Im Gegensatz zu der normalerweise geltenden Regel, dass die Position der Noten auf den Linien den Ausschlag gibt über die Richtung des Notenhalses, also entweder nach oben oder nach unten, ist es hier so, dass alle Melodienoten mit dem Hals nach unten und alle Verzierungsnoten, also die Gracenotes, mit dem Hals nach oben notiert werden. Diese Verzierungsnoten sind nötig, wenn 2 gleiche, aufeinanderfolgende Noten getrennt zu hören sein sollen und um generell mehr Ausdruck und Betonung in ein Stück zu bringen. Auf der GHB ist es nämlich nicht möglich, lauter oder leiser zu spielen. Es gibt nur „an“ oder „aus“.
Gracenotes sind als 32tel notiert, werden oft aber kürzer gespielt und alle Gracenotes in einem Stück sollten gleich lang oder kurz gespielt werden, abhängig von der Schnelligkeit, mit der das Stück generell vorgetragen wird. Da es auf anderen Instrumenten nicht nötig ist, Noten durch Gracenotes zu trennen, werden diese beim Umschreiben auf ein anderes Instrument einfach weggelassen.

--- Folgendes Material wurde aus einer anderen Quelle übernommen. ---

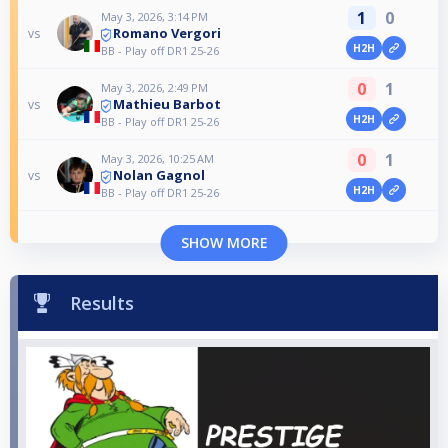
1
0
May 3, 2026, 3:14 PM
Romano Vergori
vs
H2H
BB - Play off DR1 25-26
0
1
May 3, 2026, 2:49 PM
Mathieu Barbot
vs
H2H
BB - Play off DR1 25-26
0
1
May 3, 2026, 10:25 AM
Nolan Gagnol
vs
H2H
BB - Play off DR1 25-26
SHOW MORE
Results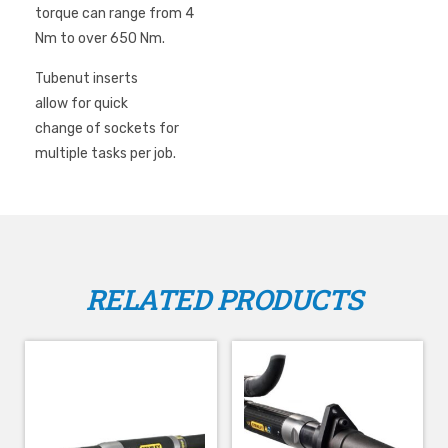
torque can range from 4
Matched replacement gear sets
Nm to over 650 Nm.
Grease fittings on all angle tubenut and crowfoot outputs
for ease of preventive maintenance.
Tubenut inserts
allow for quick
change of sockets for
multiple tasks per job.
RELATED PRODUCTS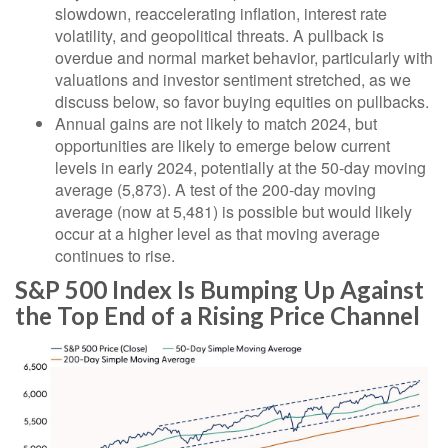
slowdown, reaccelerating inflation, interest rate
volatility, and geopolitical threats. A pullback is
overdue and normal market behavior, particularly with
valuations and investor sentiment stretched, as we
discuss below, so favor buying equities on pullbacks.
Annual gains are not likely to match 2024, but
opportunities are likely to emerge below current
levels in early 2024, potentially at the 50-day moving
average (5,873). A test of the 200-day moving
average (now at 5,481) is possible but would likely
occur at a higher level as that moving average
continues to rise.
S&P 500 Index Is Bumping Up Against
the Top End of a Rising Price Channel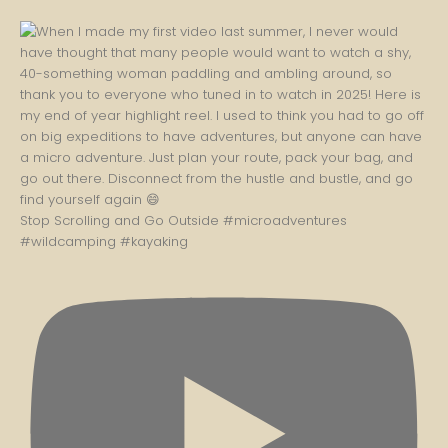
Stop Scrolling and Go Outside #microadventures
#wildcamping #kayaking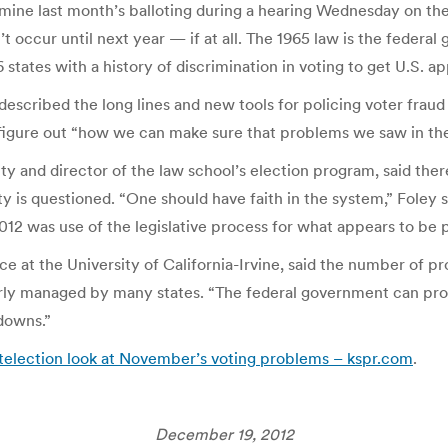
ine last month’s balloting during a hearing Wednesday on the
’t occur until next year — if at all. The 1965 law is the feder
 16 states with a history of discrimination in voting to get U.S.
escribed the long lines and new tools for policing voter fraud
 figure out “how we can make sure that problems we saw in the
y and director of the law school’s election program, said there’
ty is questioned. “One should have faith in the system,” Foley s
 was use of the legislative process for what appears to be pa
nce at the University of California-Irvine, said the number of p
orly managed by many states. “The federal government can prov
tdowns.”
telection look at November’s voting problems – kspr.com
.
December 19, 2012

Dadurch, dass die Stimmung, der sogenannte Pitch, auf der GHB etwas höher ist als bei anderen Instrumenten (B flat statt B) ist es schwierig, mit anderen Instrumenten zusammen zu spielen. An dieser Grundstimmung kann man an der Spielflöte, das sogenannte Pipechanter, selbst nichts ändern. Inzwischen gibt es Pipechanter, die auf B gestimmt sind, aber traditionell war es eben B flat. Wenn andere Musiker mit einem Piper zusammen spielen wollen, müssen diese ihre Noten nach B flat transponieren oder hoffen, dass der Piper ein Chanter hat, das auf B gestimmt ist.

Solo-Piper und Pipebands

Während Piobaireachd nur solo gespielt wird, können alle anderen Stücke mit mehreren Pipern gespielt werden. Natürlich steigt der Schwierigkeitsgrad mit den steigenden Anzahl mitspielender Piper. Jede Note, jede Punktierung muss ganz genau gleich gespielt werden. Wenn ein Piper eine Note zu kurz oder zu lang anhält, ist der Tune schon nicht mehr ganz so schön und die Performance das Piper ist nicht ganz so gut.

Aber so schön die Pipemusik auch ist, ohne unsere Drummer wären wir unvollständig! Sie geben unseren Tunes das Besondere, denn sie haben die Möglichkeit, mit ihren Instrumenten zu variieren. Erst durch die Drums wird ein Tune so richtig lebendig und komplett.